Entsprechendes gilt für die Regelung der Notenfestsetzung bei Bewertungsdifferenzen zwischen den Prüfern. Die Note kann bei Bewertungsdifferenzen anhand eines Stichentscheids, einer Mehrheitsentscheidung oder einer Bildung des arithmetischen Mittels der Einzelbewertungen festgesetzt werden (vgl. BVerfG, Beschluss vom 17. April 1991 - 1 BvR 419/81 und 213/83 - BVerfGE 84, 34 <46>; Kammerbeschluss vom 16. Januar 1995 - 1 BvR 1505/94 - NVwZ 1995, 469 <470>). Die Wahl der Methode kann im Einzelfall zu unterschiedlichen Ergebnissen bei der Notenfestsetzung führen. Daher muss auch sie zur Wahrung der Chancengleichheit für alle Prüfungsteilnehmer vorab und vorhersehbar einheitlich festgelegt sein.

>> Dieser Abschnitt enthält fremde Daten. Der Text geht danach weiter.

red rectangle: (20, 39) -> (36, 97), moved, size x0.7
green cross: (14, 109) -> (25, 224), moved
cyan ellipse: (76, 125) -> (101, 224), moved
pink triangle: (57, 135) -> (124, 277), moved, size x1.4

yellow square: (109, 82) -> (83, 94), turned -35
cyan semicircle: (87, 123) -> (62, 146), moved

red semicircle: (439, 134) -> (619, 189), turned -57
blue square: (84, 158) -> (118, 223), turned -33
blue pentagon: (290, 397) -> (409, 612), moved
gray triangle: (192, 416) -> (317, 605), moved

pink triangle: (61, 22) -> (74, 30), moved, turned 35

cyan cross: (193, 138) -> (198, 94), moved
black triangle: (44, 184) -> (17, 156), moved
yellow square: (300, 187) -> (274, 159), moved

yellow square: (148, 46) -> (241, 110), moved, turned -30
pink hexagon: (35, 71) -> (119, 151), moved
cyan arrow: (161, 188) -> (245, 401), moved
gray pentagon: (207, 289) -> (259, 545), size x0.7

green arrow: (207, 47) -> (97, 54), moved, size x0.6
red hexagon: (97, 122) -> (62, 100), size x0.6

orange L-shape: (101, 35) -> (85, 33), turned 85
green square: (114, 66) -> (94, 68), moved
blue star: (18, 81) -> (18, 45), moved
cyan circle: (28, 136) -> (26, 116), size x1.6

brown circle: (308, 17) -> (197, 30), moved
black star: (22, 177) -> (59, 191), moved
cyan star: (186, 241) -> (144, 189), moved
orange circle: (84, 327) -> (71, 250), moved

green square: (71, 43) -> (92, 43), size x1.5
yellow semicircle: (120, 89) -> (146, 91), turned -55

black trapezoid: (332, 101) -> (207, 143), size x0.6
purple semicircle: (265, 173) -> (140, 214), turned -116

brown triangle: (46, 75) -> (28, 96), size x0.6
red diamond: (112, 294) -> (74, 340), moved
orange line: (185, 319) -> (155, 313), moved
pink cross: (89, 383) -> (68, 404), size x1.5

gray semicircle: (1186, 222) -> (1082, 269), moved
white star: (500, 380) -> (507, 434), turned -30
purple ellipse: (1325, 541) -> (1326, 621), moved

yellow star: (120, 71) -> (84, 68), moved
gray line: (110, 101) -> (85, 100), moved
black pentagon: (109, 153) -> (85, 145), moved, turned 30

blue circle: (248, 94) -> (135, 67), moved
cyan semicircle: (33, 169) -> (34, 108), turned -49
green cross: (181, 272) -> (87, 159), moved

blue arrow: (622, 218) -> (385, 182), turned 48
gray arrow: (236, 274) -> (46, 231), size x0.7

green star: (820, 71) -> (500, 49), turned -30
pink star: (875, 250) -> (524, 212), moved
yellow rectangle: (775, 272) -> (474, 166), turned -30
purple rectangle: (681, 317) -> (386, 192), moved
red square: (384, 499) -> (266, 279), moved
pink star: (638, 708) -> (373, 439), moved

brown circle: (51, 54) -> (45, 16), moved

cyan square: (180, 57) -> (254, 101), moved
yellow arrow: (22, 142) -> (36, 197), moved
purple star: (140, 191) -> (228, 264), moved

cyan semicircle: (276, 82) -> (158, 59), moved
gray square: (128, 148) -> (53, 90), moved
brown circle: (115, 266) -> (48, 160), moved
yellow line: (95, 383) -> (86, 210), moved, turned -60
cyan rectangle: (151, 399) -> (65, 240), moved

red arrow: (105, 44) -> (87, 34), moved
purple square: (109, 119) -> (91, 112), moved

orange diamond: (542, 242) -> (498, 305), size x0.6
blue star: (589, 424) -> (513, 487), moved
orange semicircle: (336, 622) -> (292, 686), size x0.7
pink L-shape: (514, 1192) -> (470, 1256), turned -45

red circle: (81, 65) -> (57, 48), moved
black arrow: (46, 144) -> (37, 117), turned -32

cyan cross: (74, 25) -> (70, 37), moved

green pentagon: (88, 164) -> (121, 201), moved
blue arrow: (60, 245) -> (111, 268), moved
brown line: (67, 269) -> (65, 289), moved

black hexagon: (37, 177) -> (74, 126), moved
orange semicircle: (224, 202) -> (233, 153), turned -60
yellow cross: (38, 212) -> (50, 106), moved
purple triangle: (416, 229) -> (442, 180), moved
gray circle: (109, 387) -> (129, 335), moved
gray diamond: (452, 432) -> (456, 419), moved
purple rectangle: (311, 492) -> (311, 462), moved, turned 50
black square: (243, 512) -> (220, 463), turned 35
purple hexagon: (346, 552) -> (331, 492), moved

Angesichts des mit der Bewertung einer den Zugang zu einem Beruf eröffnenden Prüfung verbundenen intensiven Eingriffs in die freie Wahl des Berufs ist den Anforderungen des Art. 12 Abs. 1 GG und des Art. 3 Abs. 1 GG nur genügt, wenn die Zahl der zu bestellenden Prüfer und das Verfahren der Notenfestsetzung bei Bewertungsdifferenzen zwischen den Prüfern rechtssatzmäßig bestimmt sind. Neben der von Art. 12 Abs. 1 GG geforderten Neutralität und Objektivität des Prüfungsverfahrens kommt hier dem Erfordernis des Grundrechtsschutzes durch Verfahren angesichts der nur eingeschränkten gerichtlichen Kontrolldichte prüfungsspezifischer Wertungen ein hohes Gewicht für den effektiven Grundrechtsschutz zu (vgl. BVerfG, Beschluss vom 17. April 1991 - 1 BvR 419/81 und 213/83 - BVerfGE 84, 34 <45 f.>; BVerwG, Beschluss vom 9. Oktober 2012 - 6 B 39.12 - Buchholz 421.0 Prüfungswesen Nr. 417 Rn. 5, 7). Daher können solche Regelungen nicht der Verwaltungspraxis überlassen bleiben, sondern sie sind von den zuständigen Normgebern - hier von Hochschulen aufgrund der in § 34 SächsHSG bzw. SächsHSFG enthaltenen Ermächtigung auf der Ebene der Prüfungsordnung - unter Beachtung des Gesetzesvorbehalts des Art. 12 Abs. 1 Satz 2 GG rechtssatzmäßig zu erlassen (vgl. unter a)).

Das Regelungsgebot verletzt die in Art. 5 Abs. 3 GG verankerte Wissenschaftsfreiheit der Hochschulen nicht. Die Wissenschaftsfreiheit umfasst die Befugnis zum Erlass von Studien- und Prüfungsordnungen (vgl. BVerfG, Kammerbeschluss vom 26. Juni 2015 - 1 BvR 2218/13 [ECLI:DE:BVerfG:2015:rk20150626.1bvr221813] - NVwZ 2015, 1444 Rn. 18 m.w.N.). Die mit dem Regelungsgebot verbundene Einschränkung der Satzungsautonomie der Hochschulen ist durch den erforderlichen effektiven Grundrechtsschutz des Prüflings gerechtfertigt und auch verhältnismäßig. Den Hochschulen bleibt ein hinreichender Gestaltungsspielraum in Ausübung ihrer Wissenschaftsfreiheit bei der Festsetzung der Prüferzahl und der Regelung von Bewertungsdifferenzen für den jeweils zu regelnden Studiengang.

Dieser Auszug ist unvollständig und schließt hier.